Proximal Backpropagation - a neural network training algorithm that takes implicit instead of explicit gradient steps

Related tags

Deep Learningproxprop
Overview

Proximal Backpropagation

Proximal Backpropagation (ProxProp) is a neural network training algorithm that takes implicit instead of explicit gradient steps to update the network parameters. We have analyzed this algorithm in our ICLR 2018 paper:

Proximal Backpropagation (Thomas Frerix, Thomas Möllenhoff, Michael Moeller, Daniel Cremers; ICLR 2018) [https://arxiv.org/abs/1706.04638]

tl;dr

  • We provide a PyTorch implementation of ProxProp for Python 3 and PyTorch 1.0.1.
  • The results of our paper can be reproduced by executing the script paper_experiments.sh.
  • ProxProp is implemented as a torch.nn.Module (a 'layer') and can be combined with any other layer and first-order optimizer. While a ProxPropConv2d and a ProxPropLinear layer already exist, you can generate a ProxProp layer for your favorite linear layer with one line of code.

Installation

  1. Make sure you have a running Python 3 (tested with Python 3.7) ecosytem. We recommend that you use a conda install, as this is also the recommended option to get the latest PyTorch running. For this README and for the scripts, we assume that you have conda running with Python 3.7.
  2. Clone this repository and switch to the directory.
  3. Install the dependencies via conda install --file conda_requirements.txt and pip install -r pip_requirements.txt.
  4. Install PyTorch with magma support.

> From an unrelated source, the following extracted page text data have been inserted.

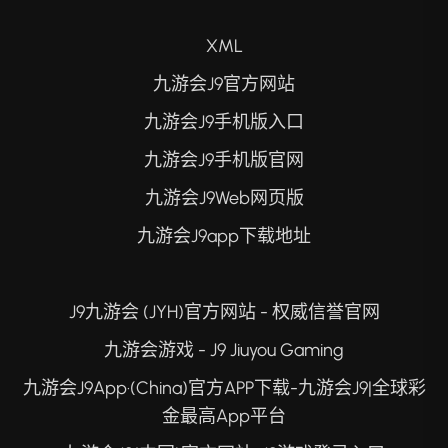
XML
九游会J9官方网站
九游会J9手机版入口
九游会J9手机版官网
九游会J9Web网页版
九游会J9app下载地址
J9九游会 (JYH)官方网站 - 权威信誉官网
九游会游戏 - J9 Jiuyou Gaming
九游会J9App·(China)官方APP下载-九游会J9|全球彩
金最高App平台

We have tested our code with PyTorch 1.0.1 and CUDA 10.0. You can install this setup via
    conda install -c pytorch magma-cuda100
    conda install pytorch torchvision cudatoolkit=10.0 -c pytorch
    
  5. (optional, but necessary to reproduce paper experiments) Download the CIFAR-10 dataset by executing get_data.sh

Training neural networks with ProxProp

ProxProp is implemented as a custom linear layer (torch.nn.Module) with its own backward pass to take implicit gradient steps on the network parameters. With this design choice it can be combined with any other layer, for which one takes explicit gradient steps. Furthermore, the resulting update direction can be used with any first-order optimizer that expects a suitable update direction in parameter space. In our paper we prove that ProxProp generates a descent direction and show experiments with Nesterov SGD and Adam.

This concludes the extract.